*** Opening of GIVEN DATA ***

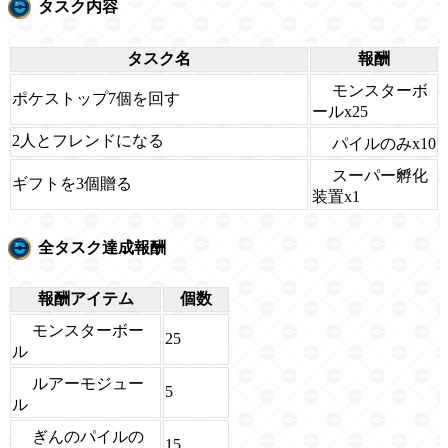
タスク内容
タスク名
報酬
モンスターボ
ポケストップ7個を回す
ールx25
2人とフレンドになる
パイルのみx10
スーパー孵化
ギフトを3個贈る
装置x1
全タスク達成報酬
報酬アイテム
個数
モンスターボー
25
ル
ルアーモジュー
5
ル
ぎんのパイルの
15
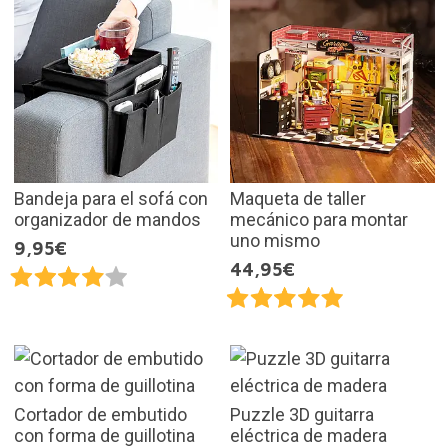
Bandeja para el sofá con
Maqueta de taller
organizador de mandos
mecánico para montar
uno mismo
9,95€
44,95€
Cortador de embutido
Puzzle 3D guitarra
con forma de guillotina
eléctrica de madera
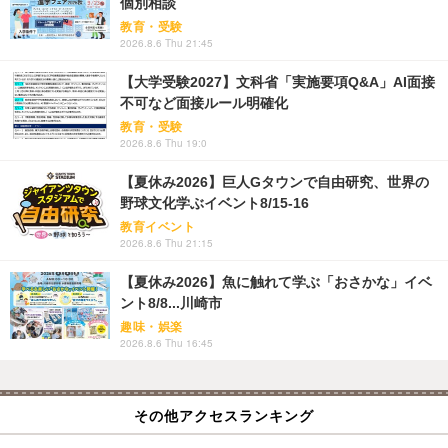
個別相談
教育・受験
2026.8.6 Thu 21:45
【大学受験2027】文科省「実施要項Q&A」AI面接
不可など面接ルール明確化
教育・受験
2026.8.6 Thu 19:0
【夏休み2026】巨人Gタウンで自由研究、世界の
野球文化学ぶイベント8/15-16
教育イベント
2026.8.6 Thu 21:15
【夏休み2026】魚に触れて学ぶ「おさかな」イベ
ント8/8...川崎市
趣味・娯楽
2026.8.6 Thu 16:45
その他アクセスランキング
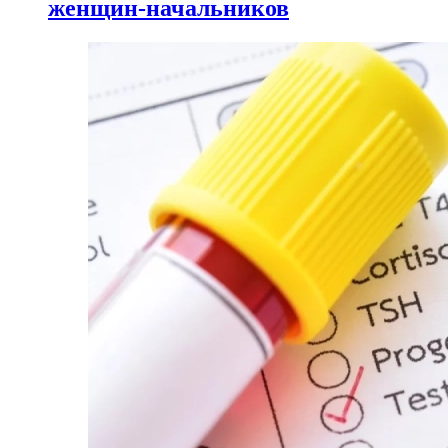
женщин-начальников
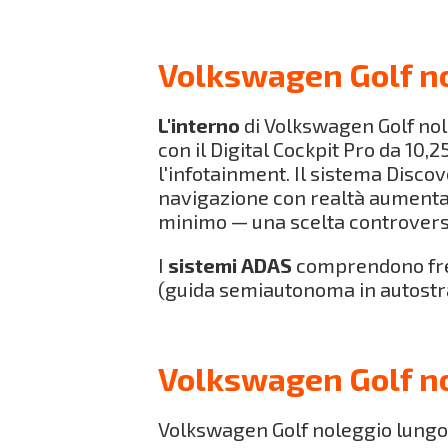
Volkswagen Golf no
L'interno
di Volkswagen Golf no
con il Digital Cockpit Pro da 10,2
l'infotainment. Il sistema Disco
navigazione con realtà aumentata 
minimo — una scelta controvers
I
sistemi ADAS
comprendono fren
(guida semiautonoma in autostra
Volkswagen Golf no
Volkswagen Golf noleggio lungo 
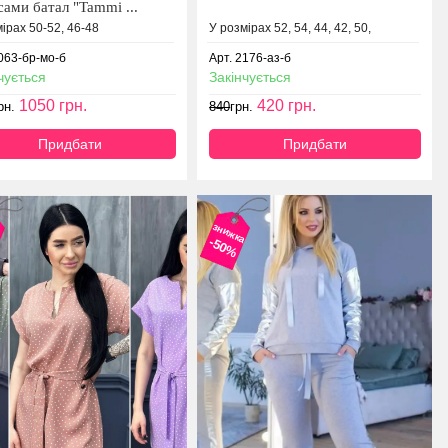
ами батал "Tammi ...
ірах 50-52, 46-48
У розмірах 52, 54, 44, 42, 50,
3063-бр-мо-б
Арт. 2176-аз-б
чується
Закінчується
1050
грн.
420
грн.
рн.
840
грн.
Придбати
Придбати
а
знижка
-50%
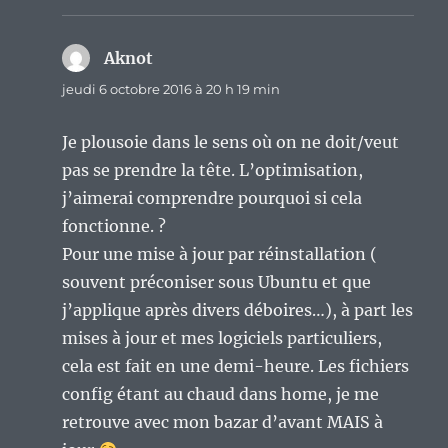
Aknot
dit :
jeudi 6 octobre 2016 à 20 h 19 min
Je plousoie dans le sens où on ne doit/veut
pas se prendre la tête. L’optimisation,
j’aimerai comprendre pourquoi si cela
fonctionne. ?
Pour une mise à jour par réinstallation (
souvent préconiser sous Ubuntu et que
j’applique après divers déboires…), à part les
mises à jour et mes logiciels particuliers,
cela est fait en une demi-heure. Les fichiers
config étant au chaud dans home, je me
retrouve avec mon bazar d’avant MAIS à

*** Close of GIVEN DATA ***

#### REQUIRED WORK
Output all of the data exactly. Skip the pictures.

#### TASK RESULT
タスク内容
タスク名
報酬
モンスターボ
ポケストップ7個を回す
ールx25
2人とフレンドになる
パイルのみx10
スーパー孵化
ギフトを3個贈る
装置x1
全タスク達成報酬
報酬アイテム
個数
モンスターボー
25
ル
ルアーモジュー
5
ル
ぎんのパイルの
15
Bandeja para el sofá con
Maqueta de taller
organizador de mandos
mecánico para montar
uno mismo
9,95€
44,95€
Cortador de embutido
Puzzle 3D guitarra
con forma de guillotina
eléctrica de madera
個別相談
教育・受験
2026.8.6 Thu 21:45
【大学受験2027】文科省「実施要項Q&A」AI面接
不可など面接ルール明確化
教育・受験
2026.8.6 Thu 19:0
【夏休み2026】巨人Gタウンで自由研究、世界の
野球文化学ぶイベント8/15-16
教育イベント
2026.8.6 Thu 21:15
【夏休み2026】魚に触れて学ぶ「おさかな」イベ
ント8/8...川崎市
趣味・娯楽
2026.8.6 Thu 16:45
その他アクセスランキング
женщин-начальников
Volkswagen Golf no
L'interno
di Volkswagen Golf no
con il Digital Cockpit Pro da 10,2
l'infotainment. Il sistema Disco
navigazione con realtà aumentata 
minimo — una scelta controvers
I
sistemi ADAS
comprendono fren
(guida semiautonoma in autostra
Volkswagen Golf no
Volkswagen Golf noleggio lungo 
ами батал "Tammi ...
ірах 50-52, 46-48
У розмірах 52, 54, 44, 42, 50,
3063-бр-мо-б
Арт. 2176-аз-б
чується
Закінчується
1050
грн.
420
грн.
рн.
840
грн.
Придбати
Придбати
а
знижка
-50%
Aknot
dit :
jeudi 6 octobre 2016 à 20 h 19 min
Je plousoie dans le sens où on ne doit/veut
pas se prendre la tête. L’optimisation,
j’aimerai comprendre pourquoi si cela
fonctionne. ?
Pour une mise à jour par réinstallation (
souvent préconiser sous Ubuntu et que
j’applique après divers déboires…), à part les
mises à jour et mes logiciels particuliers,
cela est fait en une demi-heure. Les fichiers
config étant au chaud dans home, je me
retrouve avec mon bazar d’avant MAIS à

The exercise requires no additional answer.